- _TASK ITEM_
Write out the listing below in full and exactly, leaving out every picture.

- _DATA IN THIS EXERCISE_
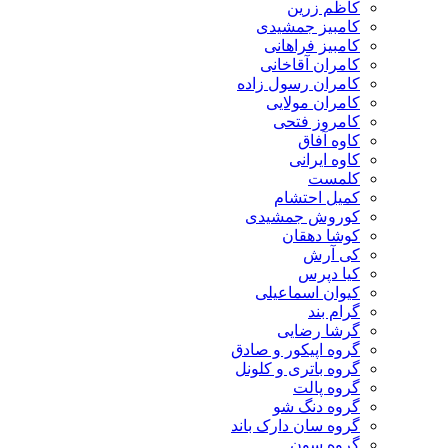
کاظم زرین
کامبیز جمشیدی
کامبیز فراهانی
کامران آقاخانی
کامران رسول زاده
کامران مولایی
کامروز فتحی
کاوه آفاق
کاوه ایرانی
کلمست
کمیل احتشام
کوروش جمشیدی
کوشا دهقان
کی آرش
کیا دپرس
کیوان اسماعیلی
گرام بند
گرشا رضایی
گروه اپیکور و صادق
گروه باتری و کلونل
گروه پالت
گروه دنگ شو
گروه سان دارک باند
گروه سون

- _TASK ANSWER_
کاظم زرین
کامبیز جمشیدی
کامبیز فراهانی
کامران آقاخانی
کامران رسول زاده
کامران مولایی
کامروز فتحی
کاوه آفاق
کاوه ایرانی
کلمست
کمیل احتشام
کوروش جمشیدی
کوشا دهقان
کی آرش
کیا دپرس
کیوان اسماعیلی
گرام بند
گرشا رضایی
گروه اپیکور و صادق
گروه باتری و کلونل
گروه پالت
گروه دنگ شو
گروه سان دارک باند
گروه سون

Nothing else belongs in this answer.